The book started with Dahl's voyage to Africa in 1938, which was prompted by his desire to find adventure after finishing school. He was on a boat heading towards Dar es Salaam for his new job working for Shell Oil. During this journey, he met various people and described extraordinary events such as a lion carrying a woman in its mouth.
He eventually joined the war as a squadron pilot in the Royal Air Force, flying the Tiger Moth, Gloster Gladiator, and Hawker Hurricane. He was among the last Allied pilots to withdraw from Greece during the German invasion, taking part in the air for the Battle of Athens on 20 April 1941. In one of his accounts, he described a crash in the Western Desert, which fractured his skull and brought him several other problems such as temporarily being blinded during his days in Greece. After the country fell to the Nazis, he went to the Middle East to fight Vichy French pilots after staying for a brief time in Alexandria, Egypt.

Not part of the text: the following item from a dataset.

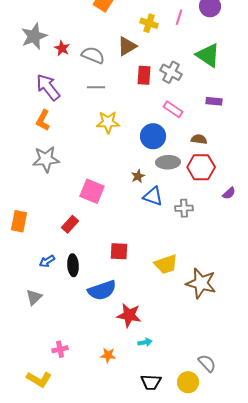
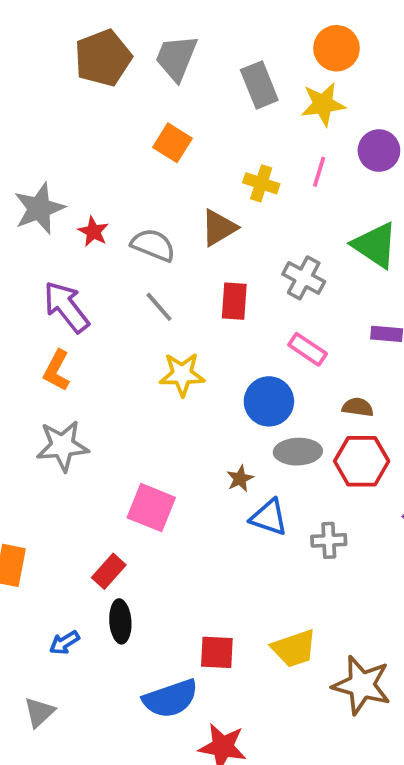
red rectangle: (144, 75) -> (234, 301), moved
gray line: (96, 87) -> (159, 307), turned 48
red square: (119, 251) -> (217, 652), moved
black ellipse: (73, 265) -> (120, 621), moved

In Storyteller: The Authorized Biography of Roald Dahl (2010), Donald Sturrock claimed that there are disparities to the author's claims in the book, describing them as flights of pure fancy or compelling recreations of stories heard from others such as the accounts about exotic African animal adventures. There was also the case of his encounter with a group of Germans, which he had orders to round up. Dahl wrote in Going Solo that its leader was killed by an African guard after thrusting a Luger pistol in his chest. In Lucky Break (1977), a story published 10 years prior, the version of this story was less dramatic with the Germans quickly giving themselves up, allowing Dahl's group to march themselves to a camp in Dar es Salaam without much difficulty.